TASK OBJECTIVE -
All lines from the one containing "toepassing." through the end of the data below must be reproduced exactly, and no others.

STORED DATA -
—————

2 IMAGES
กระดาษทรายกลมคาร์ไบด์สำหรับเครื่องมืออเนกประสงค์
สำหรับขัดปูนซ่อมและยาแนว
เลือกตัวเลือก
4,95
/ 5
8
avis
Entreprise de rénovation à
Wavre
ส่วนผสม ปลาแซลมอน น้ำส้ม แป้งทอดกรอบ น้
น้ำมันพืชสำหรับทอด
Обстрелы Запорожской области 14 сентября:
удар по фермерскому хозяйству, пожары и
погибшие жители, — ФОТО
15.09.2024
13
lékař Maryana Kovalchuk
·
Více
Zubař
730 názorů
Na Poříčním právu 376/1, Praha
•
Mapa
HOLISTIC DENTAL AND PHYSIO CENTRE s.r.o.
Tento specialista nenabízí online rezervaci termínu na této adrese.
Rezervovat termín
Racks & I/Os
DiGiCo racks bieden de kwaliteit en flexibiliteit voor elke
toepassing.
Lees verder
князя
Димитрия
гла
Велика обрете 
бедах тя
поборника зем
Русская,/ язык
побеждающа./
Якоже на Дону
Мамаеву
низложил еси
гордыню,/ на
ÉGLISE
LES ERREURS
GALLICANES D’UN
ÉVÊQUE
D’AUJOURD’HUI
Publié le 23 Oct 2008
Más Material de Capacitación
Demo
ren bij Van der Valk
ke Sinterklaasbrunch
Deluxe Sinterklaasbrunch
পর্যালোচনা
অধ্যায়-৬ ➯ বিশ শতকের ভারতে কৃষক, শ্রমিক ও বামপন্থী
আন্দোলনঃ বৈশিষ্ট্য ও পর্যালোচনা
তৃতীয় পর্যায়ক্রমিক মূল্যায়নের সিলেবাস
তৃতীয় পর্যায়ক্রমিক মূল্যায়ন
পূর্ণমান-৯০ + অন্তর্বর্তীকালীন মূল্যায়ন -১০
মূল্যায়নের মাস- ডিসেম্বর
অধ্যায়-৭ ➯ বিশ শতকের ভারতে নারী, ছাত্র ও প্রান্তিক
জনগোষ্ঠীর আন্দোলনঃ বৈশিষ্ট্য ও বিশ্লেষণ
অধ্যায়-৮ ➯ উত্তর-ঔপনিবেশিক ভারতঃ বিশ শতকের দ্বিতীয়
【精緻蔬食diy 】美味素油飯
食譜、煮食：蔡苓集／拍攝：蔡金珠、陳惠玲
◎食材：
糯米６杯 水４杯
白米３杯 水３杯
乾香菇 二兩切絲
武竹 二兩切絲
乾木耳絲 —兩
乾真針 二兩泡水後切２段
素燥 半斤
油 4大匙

—————

YOUR RESPONSE -
toepassing.
Lees verder
князя
Димитрия
гла
Велика обрете 
бедах тя
поборника зем
Русская,/ язык
побеждающа./
Якоже на Дону
Мамаеву
низложил еси
гордыню,/ на
ÉGLISE
LES ERREURS
GALLICANES D’UN
ÉVÊQUE
D’AUJOURD’HUI
Publié le 23 Oct 2008
Más Material de Capacitación
Demo
ren bij Van der Valk
ke Sinterklaasbrunch
Deluxe Sinterklaasbrunch
পর্যালোচনা
অধ্যায়-৬ ➯ বিশ শতকের ভারতে কৃষক, শ্রমিক ও বামপন্থী
আন্দোলনঃ বৈশিষ্ট্য ও পর্যালোচনা
তৃতীয় পর্যায়ক্রমিক মূল্যায়নের সিলেবাস
তৃতীয় পর্যায়ক্রমিক মূল্যায়ন
পূর্ণমান-৯০ + অন্তর্বর্তীকালীন মূল্যায়ন -১০
মূল্যায়নের মাস- ডিসেম্বর
অধ্যায়-৭ ➯ বিশ শতকের ভারতে নারী, ছাত্র ও প্রান্তিক
জনগোষ্ঠীর আন্দোলনঃ বৈশিষ্ট্য ও বিশ্লেষণ
অধ্যায়-৮ ➯ উত্তর-ঔপনিবেশিক ভারতঃ বিশ শতকের দ্বিতীয়
【精緻蔬食diy 】美味素油飯
食譜、煮食：蔡苓集／拍攝：蔡金珠、陳惠玲
◎食材：
糯米６杯 水４杯
白米３杯 水３杯
乾香菇 二兩切絲
武竹 二兩切絲
乾木耳絲 —兩
乾真針 二兩泡水後切２段
素燥 半斤
油 4大匙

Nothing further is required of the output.